Most memorable moment: A regular on the scoresheet in derbies, Sharp’s most memorable goal came at Anfield in October 1984. He controlled exquisitely, took the ball around Mark Lawrenson and smashed home from 25 yards. The strike sparked scenes of jubilation among Blues around the ground, with a number of fans invading the pitch to celebrate with Sharp.
Sharp made 447 appearances during a fruitful 11-year spell with the Blues.
He ensured his name would be forever remembered at Goodison by scoring 159 goals on the way to winning two league titles, one FA Cup and one European Cup Winners’ Cup.
Originally signed by Gordon Lee for £120,000 in 1980, it wasn’t all plain sailing for Sharp who initially struggled to establish himself as a first-team regular during his maiden season.
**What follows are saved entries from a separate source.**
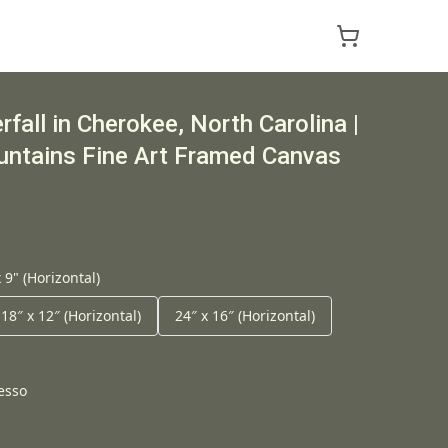
fall in Cherokee, North Carolina |
ntains Fine Art Framed Canvas
 9" (Horizontal)
18″ x 12″ (Horizontal)
24″ x 16″ (Horizontal)
esso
The appointment of Howard Kendall sparked Sharp’s Everton career into life, with the Scot repaying the manager’s faith with 15 goals in 29 league games. His record in front of goal continued to flourish over the next nine years.
Sharp was eventually sold to Oldham Athletic for £500,000 in 1991, but has remained close to Everton – he is currently the the Club's fans’ liaison officer and a regular radio pundit on Blues’ fixtures up and down the country.
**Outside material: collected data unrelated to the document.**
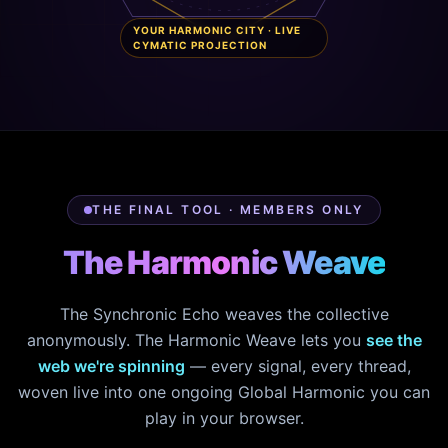
YOUR HARMONIC CITY · LIVE
CYMATIC PROJECTION
THE FINAL TOOL · MEMBERS ONLY
The Harmonic Weave
The Synchronic Echo weaves the collective
anonymously. The Harmonic Weave lets you
see the
web we're spinning
— every signal, every thread,
woven live into one ongoing Global Harmonic you can
play in your browser.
In 2004, as part of the Club’s 125-year anniversary celebrations, fans selected Sharp in the ‘Greatest Ever Everton Team’.
Sharp remains the Club’s record goalscorer post-Second World War – his record of 159 goals for Everton is only bettered by the late, great Dixie Dean.
Sharp finished as Everton’s top goalscorer on four occasions - in 1981/82, 82/83, 84/85 and 87/88 – and a fine example of his predatory instincts came during a win at Anfield in 1984 when he netted the goal that secured all three points for the Blues and one which later won the Club’s goal of the season accolade.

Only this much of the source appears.